Lo
primero que recuerdo es un gato de yeso apoyado sobre la mesa. La casa es muy
fría y el gato indiferente. Ingresa una tenue luz por la ventana, filtrada por
una cortina violeta. Apenas se puede respirar por el olor a carbón; o al menos
eso me dice ella, porque yo no lo siento.
Cuando
encontraron ese material, la emoción de todos fue indescriptible. Cambiaría
nuestras vidas, la vida de todo el planeta, afirmaban. Lo descubrieron
exploradores en alguna región pérdida de África, en algún país que cambió de
nombre a los pocos meses.
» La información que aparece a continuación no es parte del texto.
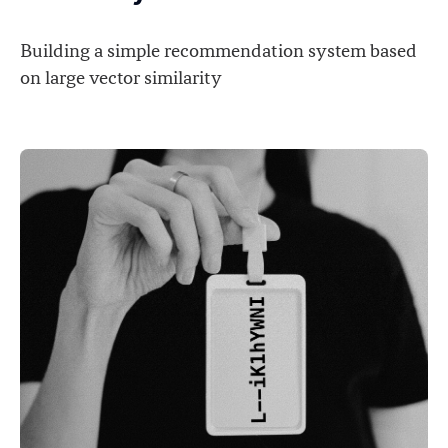
Building a simple recommendation system based
on large vector similarity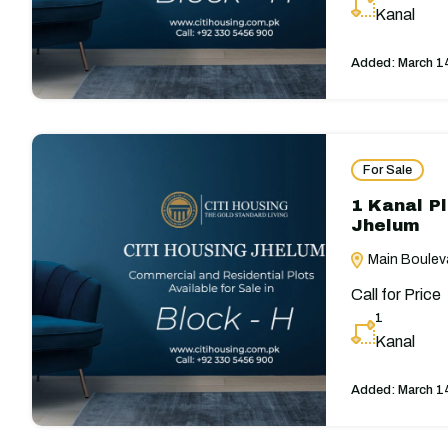
Kanal
Added:
March 1
For Sale
1 Kanal Pl
Jhelum
Main Bouleva
Call for Price
1
Kanal
Added:
March 1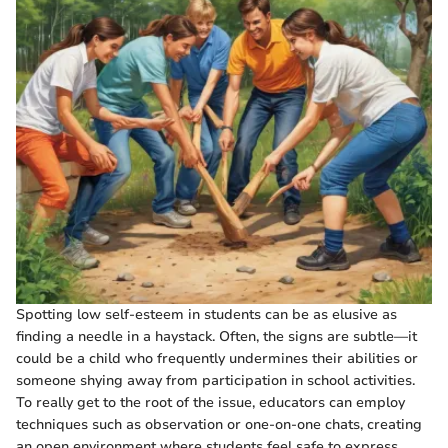
Spotting low self-esteem in students can be as elusive as
finding a needle in a haystack. Often, the signs are subtle—it
could be a child who frequently undermines their abilities or
someone shying away from participation in school activities.
To really get to the root of the issue, educators can employ
techniques such as observation or one-on-one chats, creating
an open environment where students feel safe to express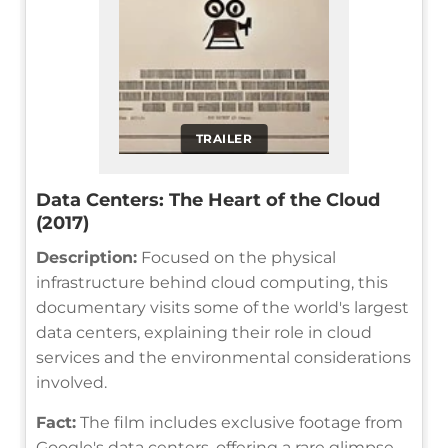
TRAILER
Data Centers: The Heart of the Cloud
(2017)
Description:
Focused on the physical
infrastructure behind cloud computing, this
documentary visits some of the world's largest
data centers, explaining their role in cloud
services and the environmental considerations
involved.
Fact:
The film includes exclusive footage from
Google's data centers, offering a rare glimpse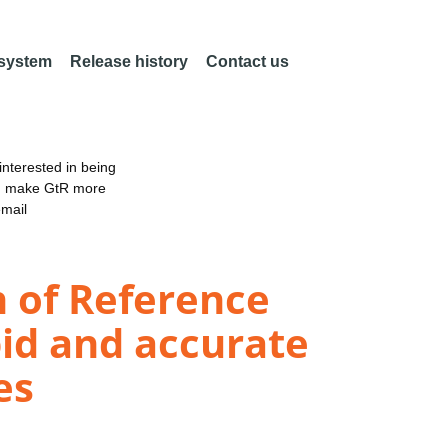
 system
Release history
Contact us
nterested in being
an make GtR more
email
n of Reference
pid and accurate
es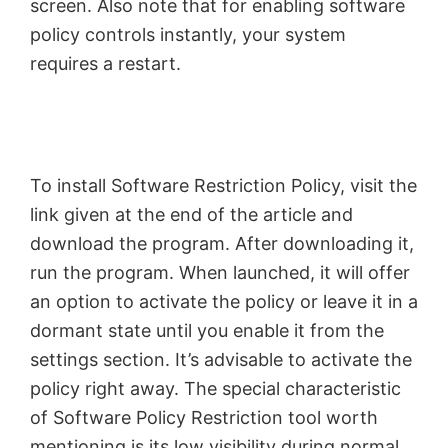
screen. Also note that for enabling software
policy controls instantly, your system
requires a restart.
To install Software Restriction Policy, visit the
link given at the end of the article and
download the program. After downloading it,
run the program. When launched, it will offer
an option to activate the policy or leave it in a
dormant state until you enable it from the
settings section. It’s advisable to activate the
policy right away. The special characteristic
of Software Policy Restriction tool worth
mentioning is its low visibility during normal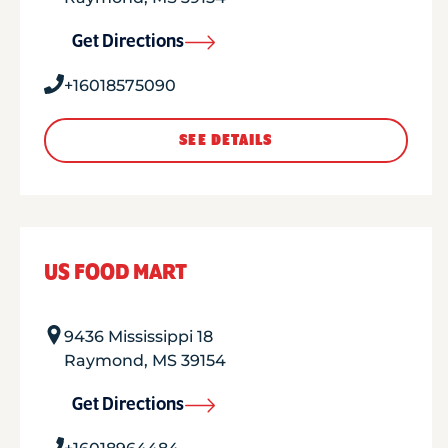
Get Directions
+16018575090
SEE DETAILS
US FOOD MART
9436 Mississippi 18
Raymond
,
MS
39154
Get Directions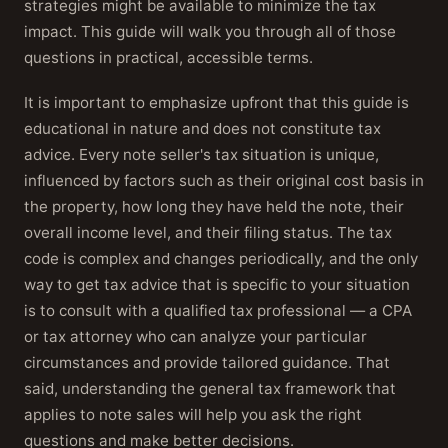
strategies might be available to minimize the tax
impact. This guide will walk you through all of those
questions in practical, accessible terms.
It is important to emphasize upfront that this guide is
educational in nature and does not constitute tax
advice. Every note seller's tax situation is unique,
influenced by factors such as their original cost basis in
the property, how long they have held the note, their
overall income level, and their filing status. The tax
code is complex and changes periodically, and the only
way to get tax advice that is specific to your situation
is to consult with a qualified tax professional — a CPA
or tax attorney who can analyze your particular
circumstances and provide tailored guidance. That
said, understanding the general tax framework that
applies to note sales will help you ask the right
questions and make better decisions.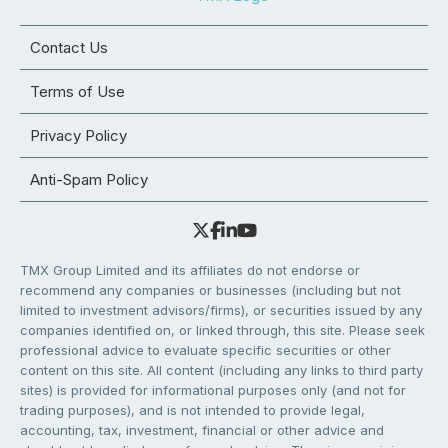
Contact Us
Terms of Use
Privacy Policy
Anti-Spam Policy
TMX Group Limited and its affiliates do not endorse or
recommend any companies or businesses (including but not
limited to investment advisors/firms), or securities issued by any
companies identified on, or linked through, this site. Please seek
professional advice to evaluate specific securities or other
content on this site. All content (including any links to third party
sites) is provided for informational purposes only (and not for
trading purposes), and is not intended to provide legal,
accounting, tax, investment, financial or other advice and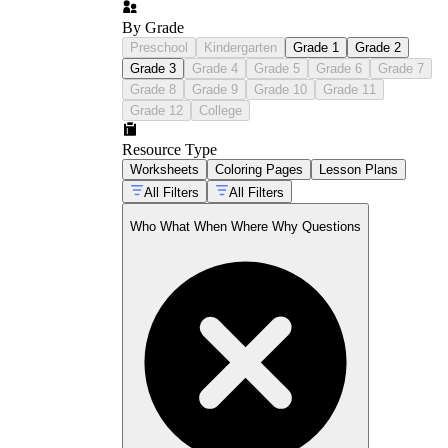
By Grade
Preschool
Kindergarten
Grade 1
Grade 2
Grade 3
Grade 4
Grade 5
Grade 6
Grade 7
Grade 8
Grade 9
Grade 10
Grade 11
Grade 12
College
Resource Type
Worksheets
Coloring Pages
Lesson Plans
All Filters
All Filters
Who What When Where Why Questions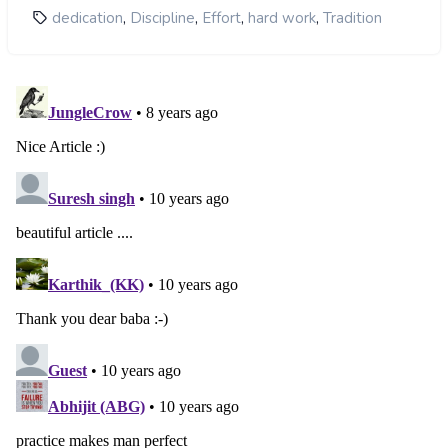
,
,
,
,
dedication
Discipline
Effort
hard work
Tradition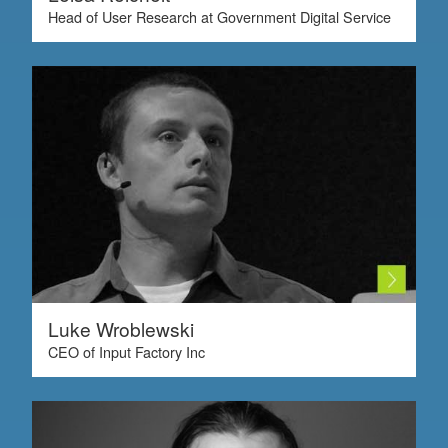
Head of User Research at Government Digital Service
Luke Wroblewski
CEO of Input Factory Inc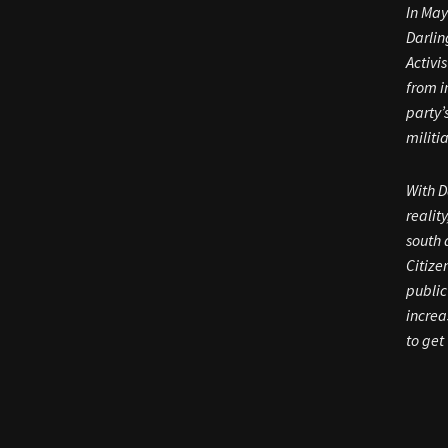
In May
Darlin
Activi
from i
party’
militi
With D
realit
south 
Citize
public
increa
to get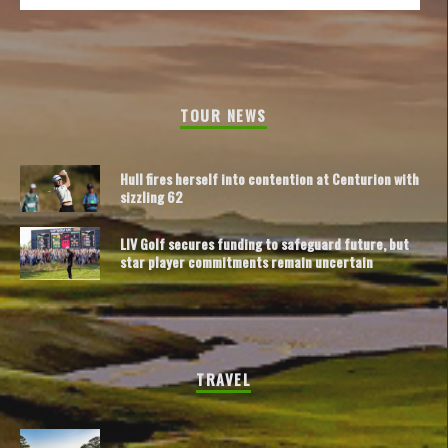
TOUR NEWS
Hull fires herself into contention at Centurion with
sizzling 62
LIV Golf secures funding to safeguard future, but
star player commitments remain uncertain
TRAVEL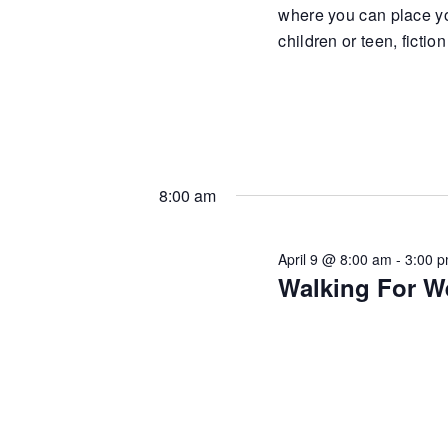
where you can place yo
children or teen, fiction
8:00 am
April 9 @ 8:00 am
-
3:00 
Walking For W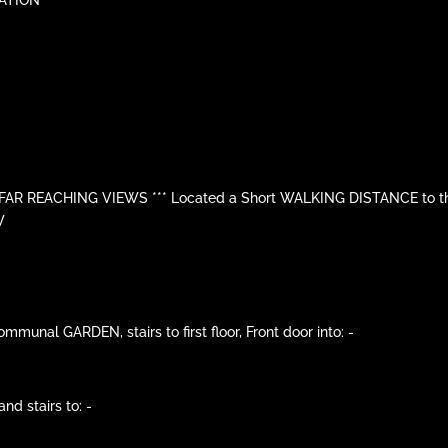
R REACHING VIEWS *** Located a Short WALKING DISTANCE to the
W
nal GARDEN, stairs to first floor, Front door into: -
nd stairs to: -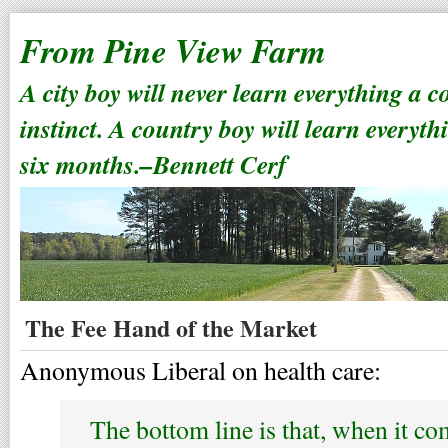
From Pine View Farm
A city boy will never learn everything a 
instinct. A country boy will learn everyth
six months.–Bennett Cerf
The Fee Hand of the Market
Anonymous Liberal on health care:
The bottom line is that, when it com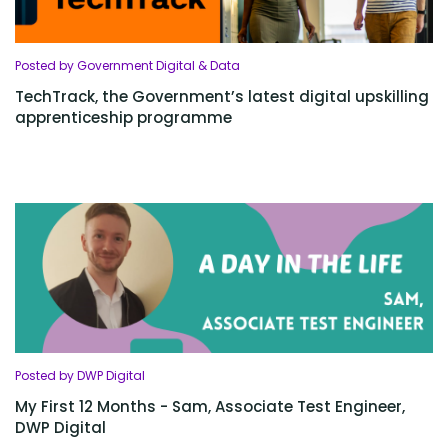
Posted by Government Digital & Data
TechTrack, the Government’s latest digital upskilling
apprenticeship programme
Posted by DWP Digital
My First 12 Months - Sam, Associate Test Engineer,
DWP Digital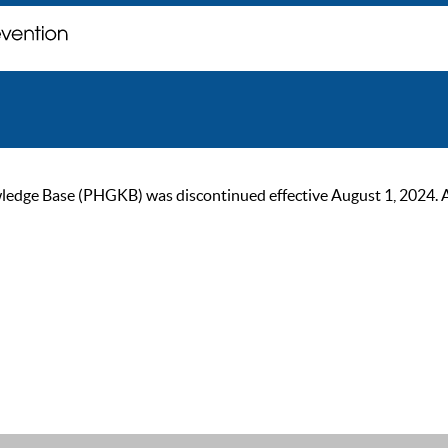
ge Base (PHGKB) was discontinued effective August 1, 2024. As of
Según cuenta la historia, repetida hasta el hartazgo,
cuando se encontraron con ese material blanco, maleable, suave, irrompible,
terso, liviano, resistente, ignifugo, creyeron estar sufriendo una especie de
sueño colectivo. Era demasiado bueno para ser real. Cargaron unas muestras y
los científicos comprobaron la veracidad del hallazgo. Incluso fueron más allá:
se atrevieron a decir que las formas industriales como las conocíamos se habían
terminado. Hubo una gran disputa para hacerse con la explotación de la mina
africana; las grandes empresas comprendieron, con la rapidez habitual, que
ostentar el monopolio del material era ostentar el futuro. La voracidad no era
para menos. No había objeto que no pudiera fabricarse con él; desde juguetes
para los niños hasta maquinaria pesada para la industria, pasando por autos,
electrodomésticos o muebles para el hogar. Era, además, fácil de manufacturar.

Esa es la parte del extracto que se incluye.